The stories he’s heard from organisations working with people living in poverty have really inspired him. He goes home feeling empowered to change the world and starts telling his friends about the stuff he’s learnt. He asks them to sign a petition which he’ll send to his MP in a couple of months.
It’s six months later and Jake is feeling a little deflated. He can’t remember half the teaching from the summer and is struggling with being the only Christian he knows at university. He’s overwhelmed with his studies and feels he doesn’t have time or energy for anything else. Finding the perfect church was fruitless so he only goes every now and again. The petition got chucked out the window months ago; he didn’t think enough people had signed it anyway.
We all have intense, fired up moments in our relationship with God that seem to fizzle out as time wears on. In the moments of bold and reckless faith we get our teeth stuck in at every opportunity; we help at the church bake sale, plop our loose change in the charity box, and get involved in the fundraiser for an orphanage in Africa. Our feelings of intense commitment and passion in our relationship with God overflow into action.
What happens when we don’t feel the passion and excitement any more? Those good things that we were doing tend to stop. We just don’t feel motivated to do them any more. The small lifestyle changes – buying the fairtrade coffee, signing the petition, wasting less – are easily forgotten. The equation often ends up looking like this: no feeling = no action.
The reality is that sometimes we need to do things because they need to be done. The gravity of a situation moves us beyond whether we’re spiritually tired, financially drained or low on confidence and just screams ‘it’s not okay that the world is like this!’ And we must respond. Action can’t wait on the feeling any longer.

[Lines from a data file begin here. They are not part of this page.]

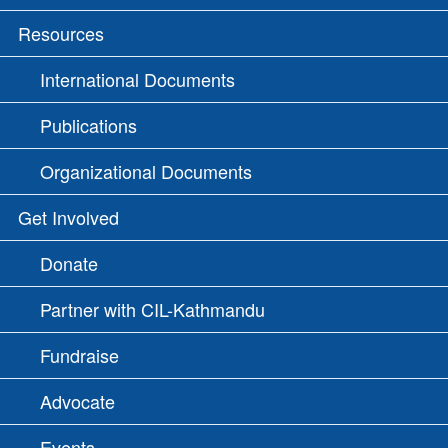
Resources
International Documents
Publications
Organizational Documents
Get Involved
Donate
Partner with CIL-Kathmandu
Fundraise
Advocate
Events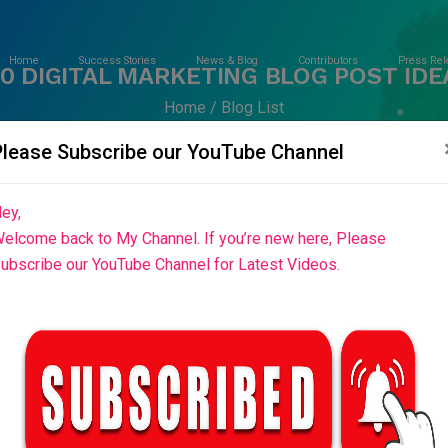
Home
Success Stories
News & Blog
Contributors
Press Rel
00 DIGITAL MARKETING BLOG POST IDE
Home
Blog List
Please Subscribe our YouTube Channel
ey,
elcome back to My Channel. If you’re new here, Please
ubscribe our YouTube Channel for Latest Videos.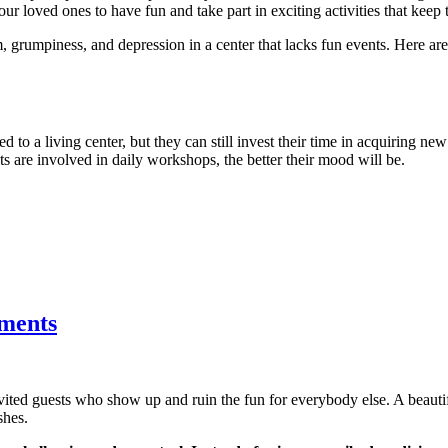
ur loved ones to have fun and take part in exciting activities that keep 
, grumpiness, and depression in a center that lacks fun events. Here a
d to a living center, but they can still invest their time in acquiring new
nts are involved in daily workshops, the better their mood will be.
tments
nvited guests who show up and ruin the fun for everybody else. A beau
shes.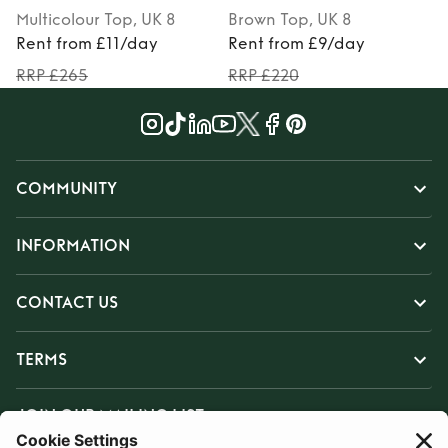
Multicolour
Top
, UK 8
Brown
Top
, UK 8
Rent from £11/day
Rent from £9/day
RRP £265
RRP £220
COMMUNITY
INFORMATION
CONTACT US
TERMS
JOIN OUR MAILING LIST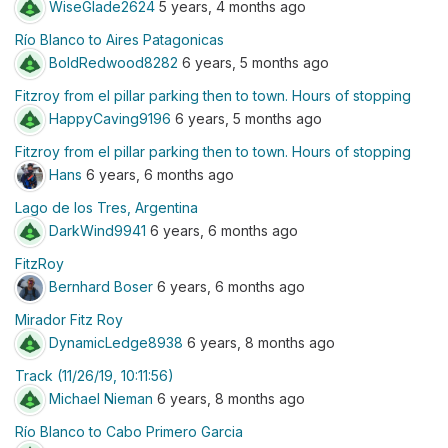
WiseGlade2624
5 years, 4 months ago
Río Blanco to Aires Patagonicas
BoldRedwood8282
6 years, 5 months ago
Fitzroy from el pillar parking then to town. Hours of stopping
HappyCaving9196
6 years, 5 months ago
Fitzroy from el pillar parking then to town. Hours of stopping
Hans
6 years, 6 months ago
Lago de los Tres, Argentina
DarkWind9941
6 years, 6 months ago
FitzRoy
Bernhard Boser
6 years, 6 months ago
Mirador Fitz Roy
DynamicLedge8938
6 years, 8 months ago
Track (11/26/19, 10:11:56)
Michael Nieman
6 years, 8 months ago
Río Blanco to Cabo Primero Garcia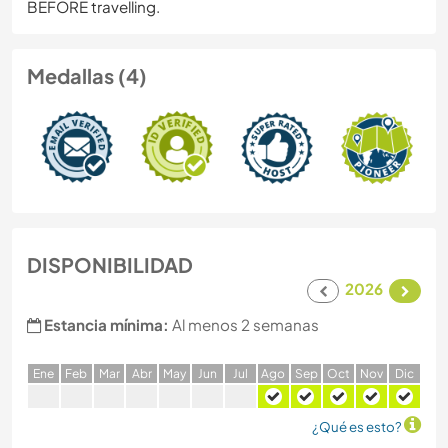
BEFORE travelling.
Medallas (4)
DISPONIBILIDAD
2026
Estancia mínima:
Al menos 2 semanas
E
ne
F
eb
M
ar
A
br
M
ay
J
un
J
ul
A
go
S
ep
O
ct
N
ov
D
ic
¿Qué es esto?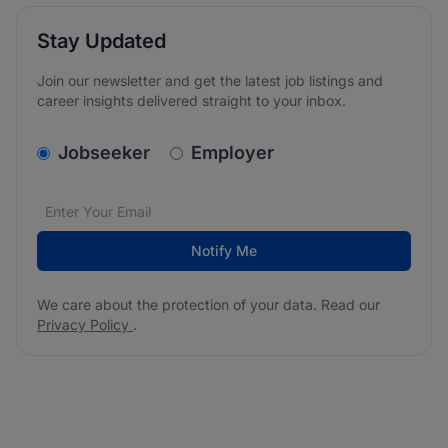
Stay Updated
Join our newsletter and get the latest job listings and
career insights delivered straight to your inbox.
v2.homepage.newsletter_signup.choose_type
Jobseeker
Employer
Email address
We care about the protection of your data. Read our
*
Notify Me
We care about the protection of your data. Read our
Privacy Policy
.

The world is moving too fast, the stab of injustice comes all too regularly, and we cannot be found still rooted to the spot, waiting for ‘the feeling’ to come. We act, because the situation requires action.
But it is helpful and human to have something to motivate and inspire us. Moments where we take something very ordinary and turn it upside-down, that can cultivate within us a deep sense of empathy which helps drive us to action. Washing an item of clothing by hand, eating only rice and beans for a week, sleeping on the floor for a night. By moving ourselves to stand in solidarity with others, we plant a seed of ‘feeling’ that has a depth beyond any hyper-injection of passion, because it is built on a foundation of intentional choices. More than knowing the facts about poverty in our heads, we feel the sting of poverty in our bodies. We are physically moved by the reality of thirst and hunger; we feel empathy. And this drives us to action again. When we get stuck in this cycle we don’t just want to change the world, we become the kind of people who will change the world.